Adenovirus technology as the main culprit
For weeks, suspicions have been based on the adenovirus technology used by two vaccines, namely the British-Swedish vaccine, AstraZeneca and the American vaccine, Janssen or Johnson & Johnson. According to the Financial Times, which relays the results of a team of German scientists from Goethe University in Frankfurt, “Once inside the nucleus, parts of the protein (Spike protein) separate and create new versions, which cannot bind to the cell membrane, where a significant amount of immunization occurs“. Their study published on May 26 in the medical journal Research Square, details that these new proteins “Mutants” could move freely in the body instead of binding to the cell membrane, in order to initiate the process of immunization. It is also by moving that these mutations would break down or grow, giving rise to the formation of blood clots. “The viral piece of DNA […] is not optimized to be transcribed inside the nucleus, ”the scientists commented in their study.
This complication is almost non-existent with messenger RNA vaccines (Pfizer-BioNTech and Moderna), since the latter “Transport genetic material directly into the cell and never enter the nucleus”, say scientists. However, the researchers put it into perspective, the mutant proteins that are believed to be floating in the body trigger blood clots in about one in 100,000 people.
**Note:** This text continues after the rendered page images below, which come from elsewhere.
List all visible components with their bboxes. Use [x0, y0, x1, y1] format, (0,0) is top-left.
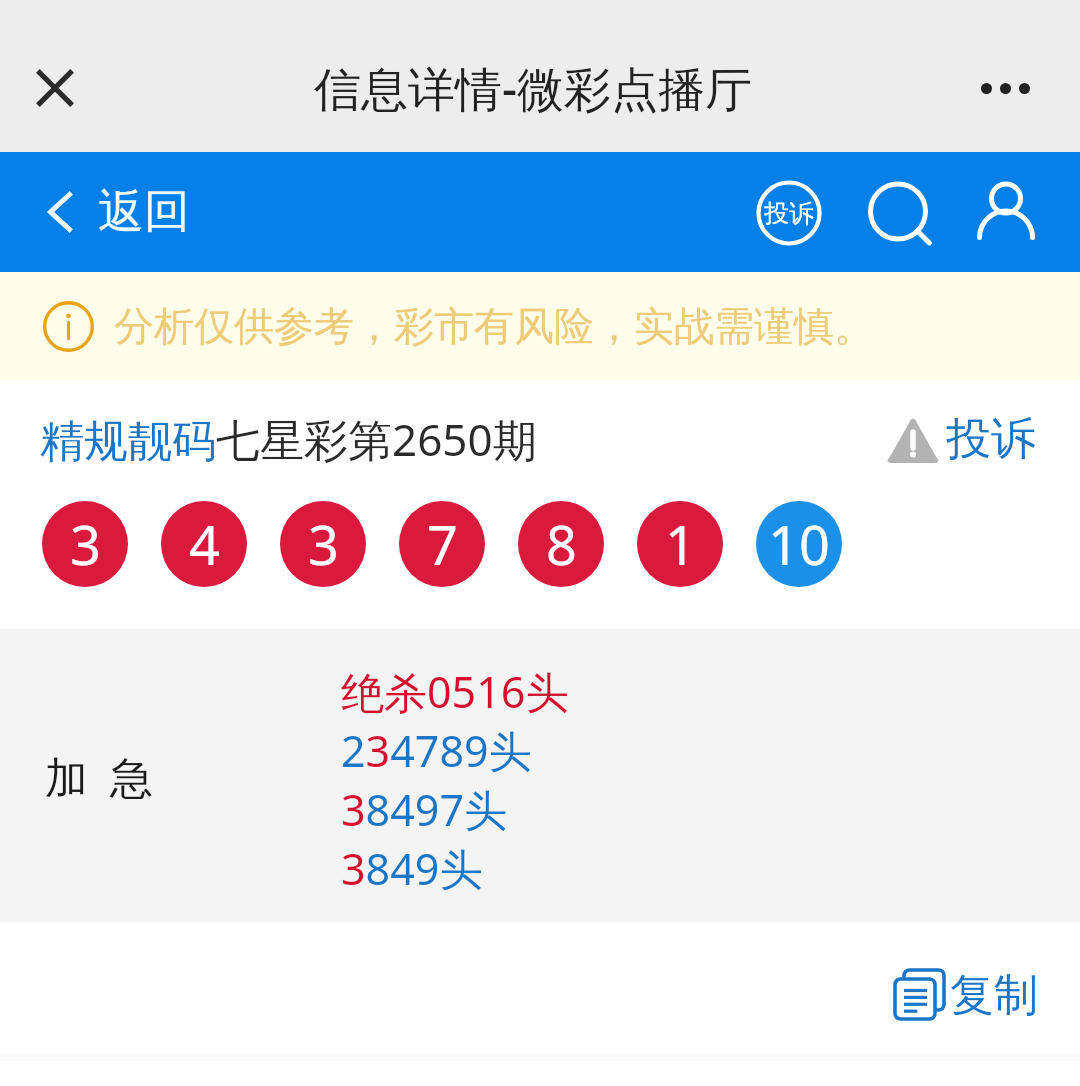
- staticText: 信息详情-微彩点播厅: [314, 56, 753, 120]
- staticText: 8: [546, 507, 577, 581]
- button[interactable]: Account: [962, 179, 1050, 267]
- button[interactable]: Search: [854, 170, 942, 258]
- button[interactable]: 10: [756, 501, 842, 587]
- staticText: 10: [768, 507, 830, 581]
- staticText: 4: [189, 507, 220, 581]
- button[interactable]: 投诉: [745, 169, 833, 257]
- staticText: 分析仅供参考，彩市有风险，实战需谨慎。: [114, 301, 874, 351]
- button[interactable]: 4: [161, 501, 247, 587]
- staticText: 投诉: [946, 411, 1036, 468]
- staticText: 1: [665, 507, 696, 581]
- button[interactable]: 7: [399, 501, 485, 587]
- staticText: 绝杀0516头: [341, 662, 569, 721]
- staticText: 7: [427, 507, 458, 581]
- staticText: 返回: [98, 183, 190, 241]
- button[interactable]: 3: [280, 501, 366, 587]
- staticText: 3: [308, 507, 339, 581]
- staticText: 38497头: [341, 780, 507, 839]
- button[interactable]: 返回: [48, 183, 190, 241]
- staticText: 234789头: [341, 721, 532, 780]
- button[interactable]: 8: [518, 501, 604, 587]
- button[interactable]: 复制: [895, 968, 1038, 1023]
- button[interactable]: 投诉: [885, 411, 1036, 468]
- button[interactable]: Close: [20, 53, 90, 123]
- staticText: 复制: [950, 968, 1038, 1023]
- button[interactable]: 3: [42, 501, 128, 587]
- button[interactable]: More options: [981, 53, 1030, 123]
- button[interactable]: 1: [637, 501, 723, 587]
- staticText: 3849头: [341, 839, 483, 898]
- staticText: 投诉: [764, 198, 814, 229]
- staticText: 加 急: [45, 747, 154, 806]
- staticText: 3: [70, 507, 101, 581]
- staticText: 精规靓码七星彩第2650期: [40, 409, 537, 469]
The laboratories concerned and German researchers in contact to solve the phenomenon
Despite the cases of thrombosis, the two vaccines are not doomed to disappear, quite the contrary. “With the data we have in hand, we can tell companies how to mutate these sequences, encoding the Spike protein in a way that prevents unintentional splicing reactions.”, entrusts the researcher Rolf Marschalek at the origin of this work, to the newspaper Financial Times. The Germans would already be in contact with the American laboratory Johnson & Johnson, in order “To optimize their vaccine”. However, no contact took place between the British-Swedish and the researchers. “If they contact me (AstraZeneca), I can tell them what to do to make a better vaccine”, boasts Rolf Marschalek.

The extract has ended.